Discussions and negotiations regarding a “reprofiling” of the company’s debt portfolio have been taking place with a steering committee comprising lenders who hold the majority of the group’s outstanding debt.
In the notice the company said agreement had been reached with the steering committee “on the terms and conditions of the debt reprofiling” which was subjected to final approval by the lenders’ credit committees and by TCL’s bond-holders.
“All of the Group’s short- and long-term debt, with the exception of those of Readymix (West Indies) Limited and TCL Packaging Limited, will effectively be converted into an eight-year facility with quarterly payments of principal, recommencing from March, 2013, resulting in a principal bullet payment of 46 per cent due in 2018,” the notice pointed out.
Interest payments would resume in December, 2012 and interest rates would be increased by 200 basis points effective January 14, 2011, with interest-hiked penalties from 2016 if certain “performance metrics” were not met, according to the notice.
“A two per cent acceptance fee is payable to lenders which together with unpaid interest will be added to the debt to be serviced.

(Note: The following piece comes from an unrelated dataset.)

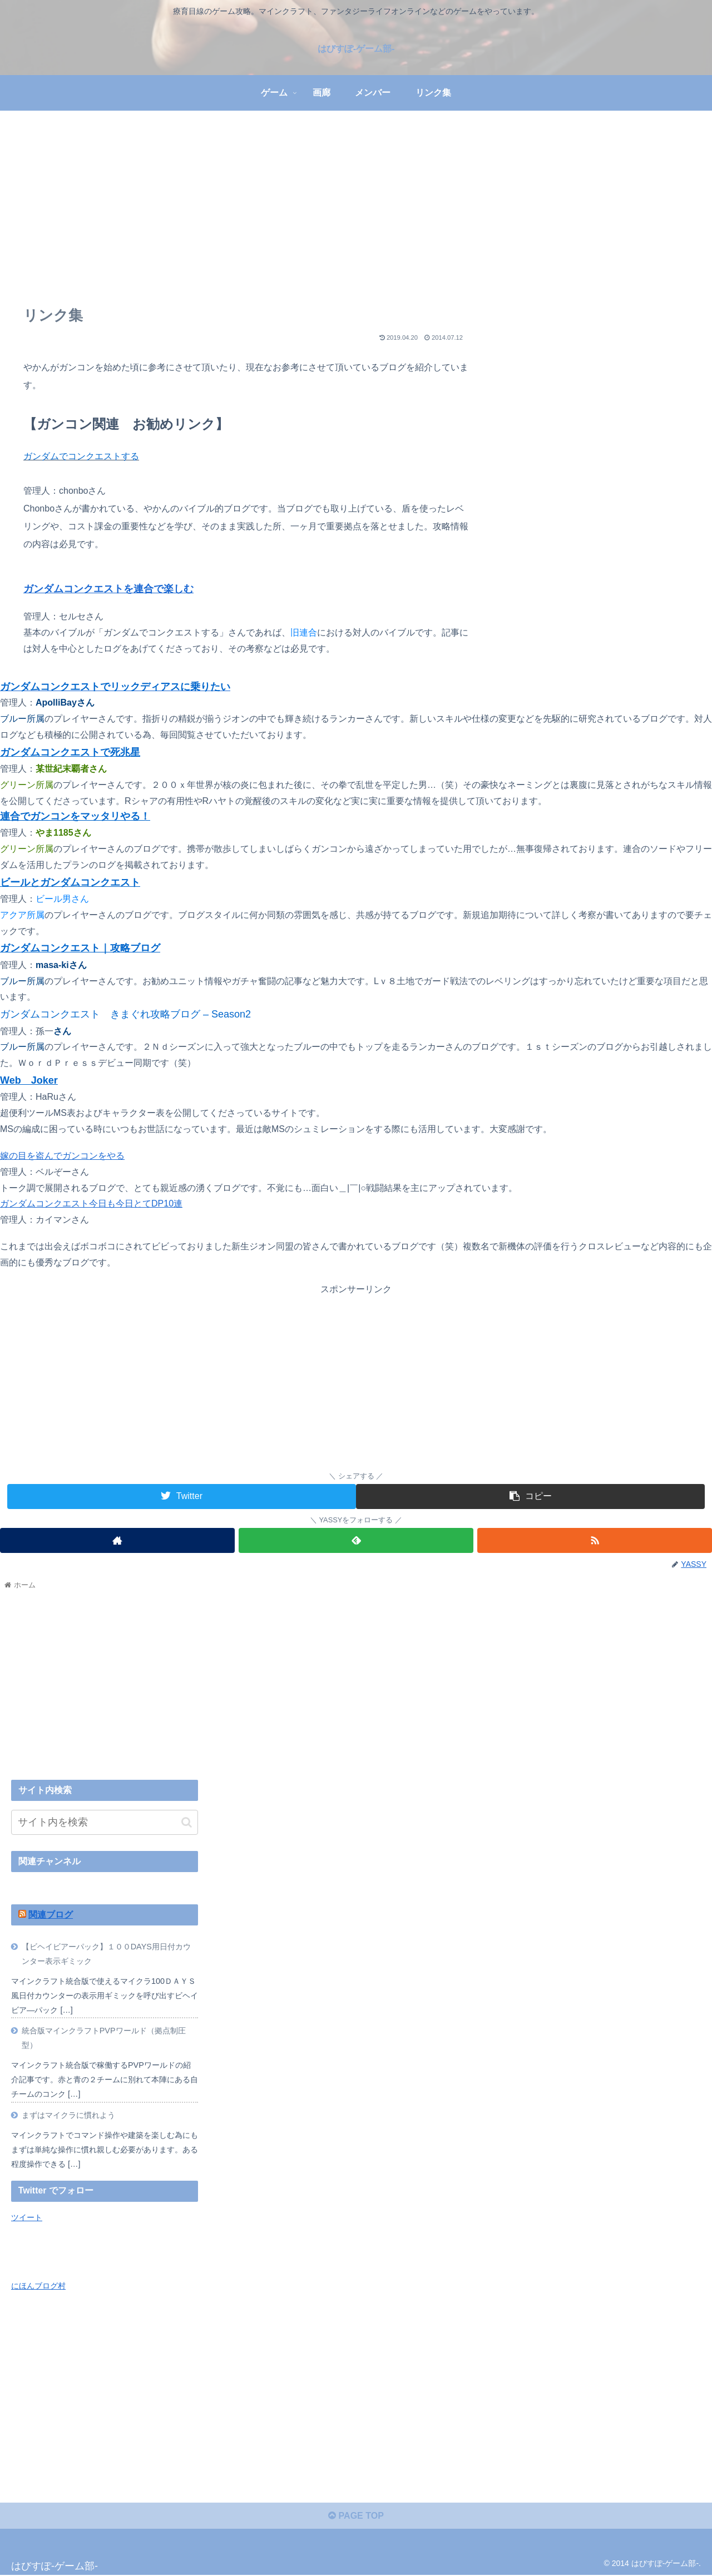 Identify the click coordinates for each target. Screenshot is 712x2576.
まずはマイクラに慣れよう (68, 2115)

The Group is required to provide new security to the currently unsecured lenders, as well as currently secured lenders, and maintain specific financial ratios and expenditure limits during the life of the reprofiled debt,” the TCL directors explained.
They also noted that certain governance undertakings had been agreed with the steering committee, with a provision for approval by shareholders.
The directors said there was to be an “expansion of the parent board to include two new directors and requiring all directors to be subject to re-election every two years”.
They said they remained confident that the completion of the debt-restructuring exercise would “improve the TCL Group’s long-term prospects”, resulting in a stronger business network.